Explicit representation of the two concentration-approximations was only required in one of the two models studied, the reagent-centric one. The pathway-centric one implicitly encoded concentration in the states of each sub-pathway.

There was some interesting commentary on the differences between the two models — the pathway-centric one was easier to assemble and much easier to get right; each model also emphasised different aspects of the reactions, the reagent-centric one apparently “feeling” fine-grained, the pathway-centric one more coarse-grained.

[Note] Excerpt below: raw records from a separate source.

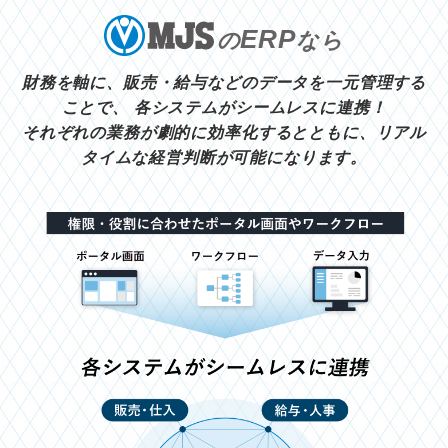
ERP
の
なら
財務を軸に、販売・給与などのデータを一元管理する
ことで、
各システムがシームレスに連携！
それぞれの業務が劇的に効率化するとともに、リアル
タイムな経営判断が可能になります。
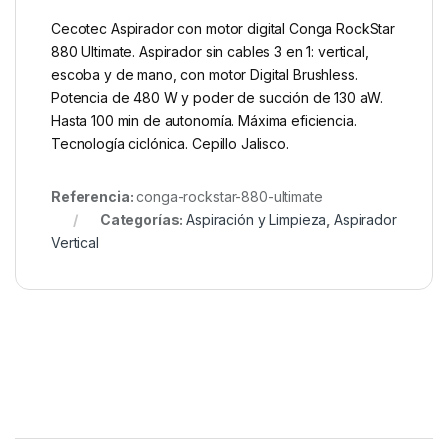
Cecotec Aspirador con motor digital Conga RockStar
880 Ultimate. Aspirador sin cables 3 en 1: vertical,
escoba y de mano, con motor Digital Brushless.
Potencia de 480 W y poder de succión de 130 aW.
Hasta 100 min de autonomía. Máxima eficiencia.
Tecnología ciclónica. Cepillo Jalisco.
Referencia:
conga-rockstar-880-ultimate
Categorías:
Aspiración y Limpieza
,
Aspirador
Vertical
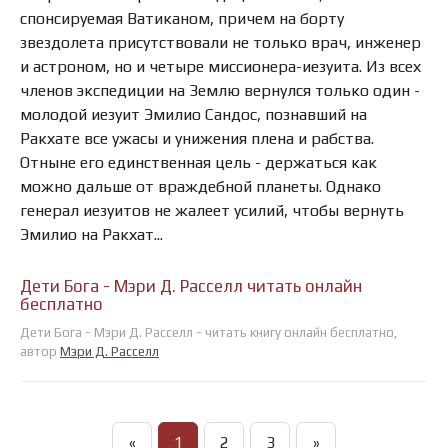
спонсируемая Ватиканом, причем на борту
звездолета присутствовали не только врач, инженер
и астроном, но и четыре миссионера-иезуита. Из всех
членов экспедиции на Землю вернулся только один -
молодой иезуит Эмилио Сандос, познавший на
Ракхате все ужасы и унижения плена и рабства.
Отныне его единственная цель - держаться как
можно дальше от враждебной планеты. Однако
генерал иезуитов не жалеет усилий, чтобы вернуть
Эмилио на Ракхат...
Дети Бога - Мэри Д. Расселл читать онлайн
бесплатно
Дети Бога - Мэри Д. Расселл - читать книгу онлайн бесплатно,
автор
Мэри Д. Расселл
«
1
2
3
»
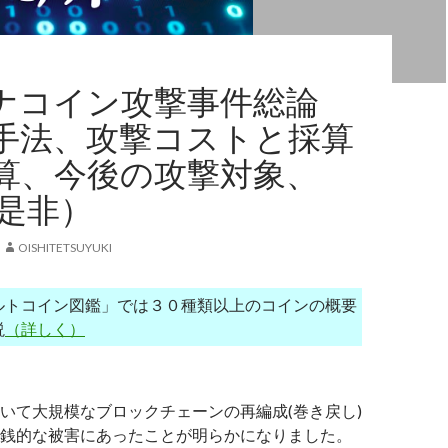
 モナコイン攻撃事件総論
手法、攻撃コストと採算
算、今後の攻撃対象、
の是非）
OISHITETSUYUKI
ルトコイン図鑑」では３０種類以上のコインの概要
説
（詳しく）
いて大規模なブロックチェーンの再編成(巻き戻し)
銭的な被害にあったことが明らかになりました。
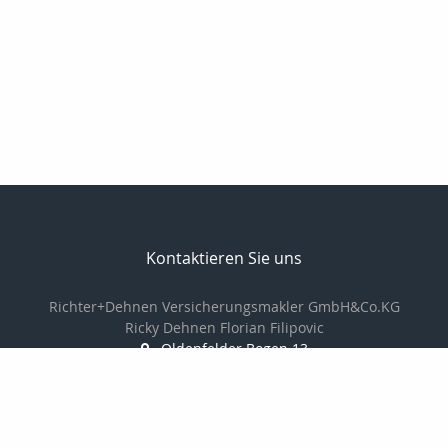
Kontaktieren Sie uns
Richter+Dehnen Versicherungsmakler GmbH&Co.KG
Ricky Dehnen Florian Filipovic
Oldenfelder Bogen 13
22143 Hamburg
040-2294880
040-22948811
info@makler-richter.de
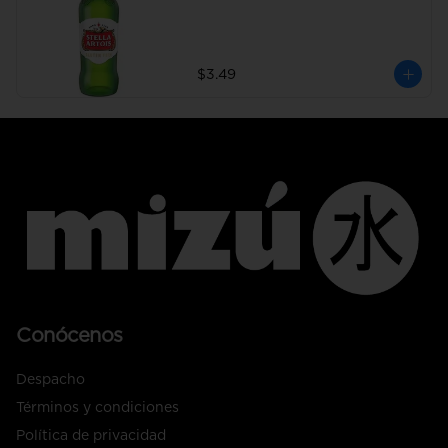
$3.49
Conócenos
Despacho
Términos y condiciones
Política de privacidad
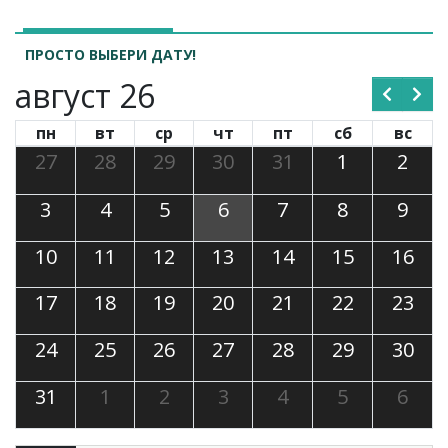
ПРОСТО ВЫБЕРИ ДАТУ!
август 26
пн
вт
ср
чт
пт
сб
вс
27
28
29
30
31
1
2
3
4
5
6
7
8
9
10
11
12
13
14
15
16
17
18
19
20
21
22
23
24
25
26
27
28
29
30
31
1
2
3
4
5
6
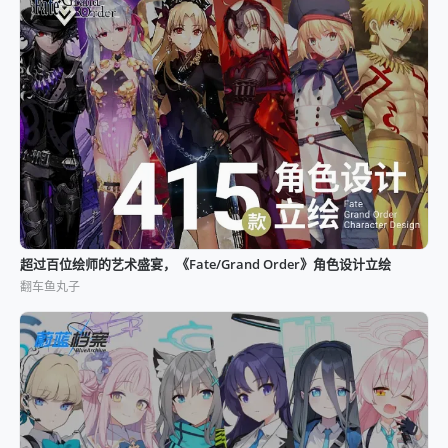
超过百位绘师的艺术盛宴，《Fate/Grand Order》角色设计立绘
翻车鱼丸子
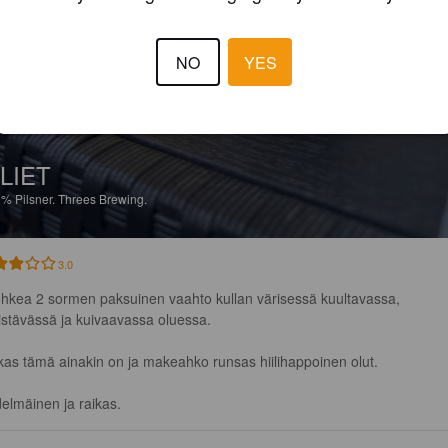
NO
YES
LIET
1%
Pilsner.
Threes Brewing.
3.0
hkea 2 sormen paksuinen vaahto kullan värisessä kuultavassa, 
kistävässä ja kuivaavassa oluessa.

kas tämä ainakin on ja makeahko runsas hiilihappoinen olut.

elmäinen ja raikas.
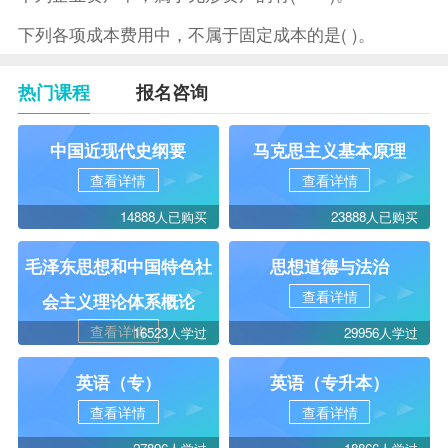
下列各项成本费用中，不属于固定成本的是( )。
热门课程
报名咨询
中国近现代史纲要
马克思主义基本原理
查看详情
查看详情
14888人已购买
23888人已购买
毛泽东思想和中国特色社
思想道德与法治
查看详情
会主义理论体系概论
查看详情
16523人学过
29956人学过
英语（专）
英语（专升本）
查看详情
查看详情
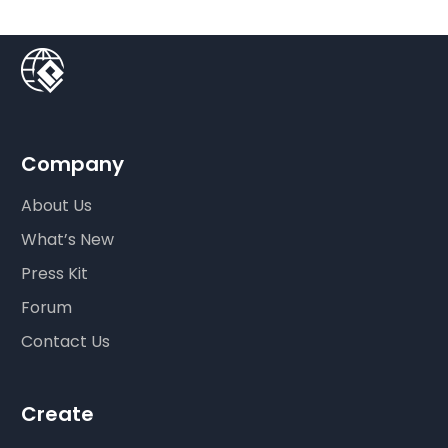
Company
About Us
What’s New
Press Kit
Forum
Contact Us
Create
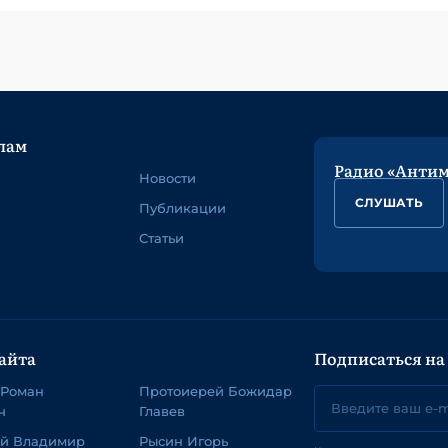
лам
Радио «Анти
Новости
СЛУШАТЬ
Публикации
Статьи
айта
Подписаться на
 Роман
Протоиерей Божидар
ч
Главев
ей Владимир
Рысин Игорь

The lack of proper concentration representation means that indirect methods had to be applied to adjust initial conditions for performing experiments with the model. Essentially instead of increasing or decreasing concentrations of RKIP, the rate of the first step in the RKIP subpathway was increased or decreased, respectively, which kind of effectively does the same thing for the purposes of these experiments.

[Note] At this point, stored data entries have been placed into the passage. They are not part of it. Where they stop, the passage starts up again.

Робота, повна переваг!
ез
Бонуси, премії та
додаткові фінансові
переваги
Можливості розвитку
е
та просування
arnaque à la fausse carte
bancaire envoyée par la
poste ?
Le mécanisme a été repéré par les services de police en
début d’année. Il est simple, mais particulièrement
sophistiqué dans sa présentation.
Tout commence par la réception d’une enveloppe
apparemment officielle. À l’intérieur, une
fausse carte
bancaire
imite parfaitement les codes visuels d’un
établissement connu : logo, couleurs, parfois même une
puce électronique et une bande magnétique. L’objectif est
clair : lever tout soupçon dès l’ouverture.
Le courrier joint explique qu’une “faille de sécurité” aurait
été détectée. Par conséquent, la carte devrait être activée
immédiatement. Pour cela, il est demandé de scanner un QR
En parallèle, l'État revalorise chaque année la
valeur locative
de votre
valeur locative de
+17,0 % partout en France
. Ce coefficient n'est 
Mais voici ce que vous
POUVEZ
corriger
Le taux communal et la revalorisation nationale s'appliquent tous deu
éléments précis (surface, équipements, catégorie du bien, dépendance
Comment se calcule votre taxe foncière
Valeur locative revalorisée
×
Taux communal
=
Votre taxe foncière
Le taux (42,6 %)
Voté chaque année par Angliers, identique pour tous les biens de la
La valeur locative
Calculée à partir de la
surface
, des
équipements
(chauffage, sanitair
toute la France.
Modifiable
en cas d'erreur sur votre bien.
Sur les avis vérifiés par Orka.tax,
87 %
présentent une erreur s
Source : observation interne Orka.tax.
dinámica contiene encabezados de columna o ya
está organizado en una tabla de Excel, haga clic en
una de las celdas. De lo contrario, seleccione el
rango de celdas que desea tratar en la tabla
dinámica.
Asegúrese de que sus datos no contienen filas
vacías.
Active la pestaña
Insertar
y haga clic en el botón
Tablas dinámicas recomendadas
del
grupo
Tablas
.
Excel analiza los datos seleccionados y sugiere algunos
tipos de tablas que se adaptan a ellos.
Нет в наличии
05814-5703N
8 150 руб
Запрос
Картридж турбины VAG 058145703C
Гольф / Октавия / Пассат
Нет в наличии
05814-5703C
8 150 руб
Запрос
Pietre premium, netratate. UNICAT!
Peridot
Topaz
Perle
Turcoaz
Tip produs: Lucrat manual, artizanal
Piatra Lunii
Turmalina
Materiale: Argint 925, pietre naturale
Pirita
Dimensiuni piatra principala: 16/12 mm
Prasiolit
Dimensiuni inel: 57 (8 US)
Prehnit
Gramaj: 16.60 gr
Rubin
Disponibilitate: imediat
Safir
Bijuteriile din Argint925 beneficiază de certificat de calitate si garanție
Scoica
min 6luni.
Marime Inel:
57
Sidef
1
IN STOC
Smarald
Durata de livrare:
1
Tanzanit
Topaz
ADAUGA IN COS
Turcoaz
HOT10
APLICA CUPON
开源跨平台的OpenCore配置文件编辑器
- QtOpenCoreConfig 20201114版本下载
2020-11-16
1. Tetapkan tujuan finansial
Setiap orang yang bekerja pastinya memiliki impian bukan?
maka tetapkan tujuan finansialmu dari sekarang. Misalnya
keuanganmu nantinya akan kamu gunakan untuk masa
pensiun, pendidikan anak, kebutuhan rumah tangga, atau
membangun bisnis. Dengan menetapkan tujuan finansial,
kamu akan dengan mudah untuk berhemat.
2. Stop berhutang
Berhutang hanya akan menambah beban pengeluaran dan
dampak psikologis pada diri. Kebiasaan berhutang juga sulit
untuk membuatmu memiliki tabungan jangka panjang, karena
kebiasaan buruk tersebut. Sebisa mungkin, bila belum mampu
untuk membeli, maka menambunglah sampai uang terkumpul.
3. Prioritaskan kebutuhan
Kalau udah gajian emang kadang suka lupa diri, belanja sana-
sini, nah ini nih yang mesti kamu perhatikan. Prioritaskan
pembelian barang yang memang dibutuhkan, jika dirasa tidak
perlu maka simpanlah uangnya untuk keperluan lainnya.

A few miscellaneous notes on the talk:

  • Sum is not nondeterministic, because of the introduction of a race policy.

  • Bisimulation can be used to demonstrate equivalence of models intended to represent the same system; this was put to use in the RKIP/ERK project in deciding that the two alternative representations (reagent-centric and pathway-centric) were equivalent.

  • ODEs are non-structural — they do not contain any information on the structure of the pathways in the system, they just allow computation of the concentrations of the reagents. Compare to stochastic π, which is structural — detailing the reaction pathways — and also quantitative enough to be able to provide useful concentration data.

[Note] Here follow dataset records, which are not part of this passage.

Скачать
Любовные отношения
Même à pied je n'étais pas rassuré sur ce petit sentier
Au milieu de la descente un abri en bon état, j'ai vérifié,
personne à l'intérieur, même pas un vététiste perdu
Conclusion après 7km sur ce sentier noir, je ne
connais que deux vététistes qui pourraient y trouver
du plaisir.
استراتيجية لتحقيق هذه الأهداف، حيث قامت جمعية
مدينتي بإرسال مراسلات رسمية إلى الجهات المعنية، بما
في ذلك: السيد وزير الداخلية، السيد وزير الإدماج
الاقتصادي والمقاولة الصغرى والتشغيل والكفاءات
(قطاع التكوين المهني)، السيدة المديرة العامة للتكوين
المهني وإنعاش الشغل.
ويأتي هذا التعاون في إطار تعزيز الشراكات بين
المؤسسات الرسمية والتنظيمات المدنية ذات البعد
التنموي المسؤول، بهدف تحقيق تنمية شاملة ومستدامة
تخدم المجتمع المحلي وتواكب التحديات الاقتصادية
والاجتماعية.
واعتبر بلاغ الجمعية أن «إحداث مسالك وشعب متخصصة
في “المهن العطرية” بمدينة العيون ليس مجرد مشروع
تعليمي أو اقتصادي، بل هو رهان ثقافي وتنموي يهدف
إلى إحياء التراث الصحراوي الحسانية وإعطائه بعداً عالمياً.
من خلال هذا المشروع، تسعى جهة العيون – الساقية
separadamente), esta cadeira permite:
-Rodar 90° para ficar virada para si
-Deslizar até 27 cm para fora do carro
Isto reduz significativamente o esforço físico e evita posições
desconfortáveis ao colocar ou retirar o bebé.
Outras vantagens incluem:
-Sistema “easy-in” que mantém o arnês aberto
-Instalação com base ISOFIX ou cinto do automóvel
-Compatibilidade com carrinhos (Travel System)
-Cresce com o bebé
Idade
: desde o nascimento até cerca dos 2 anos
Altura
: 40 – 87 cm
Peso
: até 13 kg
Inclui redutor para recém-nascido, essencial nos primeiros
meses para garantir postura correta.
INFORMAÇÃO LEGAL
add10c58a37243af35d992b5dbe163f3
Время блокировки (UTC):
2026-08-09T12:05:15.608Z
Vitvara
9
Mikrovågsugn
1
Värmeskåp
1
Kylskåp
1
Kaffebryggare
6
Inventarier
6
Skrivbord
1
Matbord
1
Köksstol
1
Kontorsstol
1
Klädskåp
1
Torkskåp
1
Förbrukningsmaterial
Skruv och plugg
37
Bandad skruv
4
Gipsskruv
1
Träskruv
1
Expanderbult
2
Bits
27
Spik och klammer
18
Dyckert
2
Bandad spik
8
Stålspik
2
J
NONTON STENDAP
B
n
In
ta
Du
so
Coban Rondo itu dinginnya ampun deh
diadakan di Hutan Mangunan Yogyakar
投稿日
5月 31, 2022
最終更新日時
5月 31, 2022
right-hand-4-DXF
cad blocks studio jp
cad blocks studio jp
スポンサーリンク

  • Complexes are explicitly represented in the graphs of reagents and pathways.

Concur 2004

I’m sitting in the foyer of the Royal Society in London. This is the venue for Concur 2004, a conference on Concurrency Theory. I’m just attending a couple of the workshops — specifically BioConcur ‘04 and, next Saturday, AVoCS ‘04.

BioConcur

So far there’s been a talk by Corrado Priami giving an overview of the application of concurrent languages (such as the π-calculus) to the field of Systems Biology.

One success-story so far is that of a study that was made of inflammatory processes in Multiple Sclerosis-affected brain blood vessels. A π-based model was constructed, and simulations of the model were observed. The graphs of the simulations led to the formation of a hypothesis, previously unstudied, relating the number of rolling lymphocytes to blood vessel diameter. Later investigation in mice demonstrated the validity of the hypothesis.

I made a few random notes:

  • How does π improve over CCS with regard to cost? Why are names interesting from a cost point-of-view in biological models?

  • ODEs (Ordinary Differential Equations) are noncompositional; π is linguistically compositional; it seems to me that these biological models are partly compositional, partly noncompositional, because of the need for encoding of biochemical behaviours (?).

  • The table Priami presented relating π to biological systems:

    MoleculeProcess
    Interaction CapabilityChannel
    InteractionCommunication
    ModificationState and/or channel change

    Compartments are modelled with restriction, in the absence of ambients or ambient-like structures. This is an acknowledged problem with using π for these models.

  • The π-based model treats a molecule as a black box with a number of interaction capabilities, each of which has a defined syntactic and behavioural specification for its interactions.

  • The exponential distribution used for selecting the next action gives a memoryless property to the system

  • In the stochastic π calculus, there is a forced zero collision property — the system excludes the possibility of a collision in competing for resources. This keeps the world nice and deterministic…

  • There are standard tools for performance analysis of Continuous Time Markov Chains (link).

  • RCCS is another way of modelling these systems - the R stands for “reversible”!

  • Model checking is complicated by the stochasticness of the system; model checkers usually like a deterministic universe…

  • What kinds of equivalence between processes are biologically interesting?

  • Inductive Logic Programming is another alternative approach.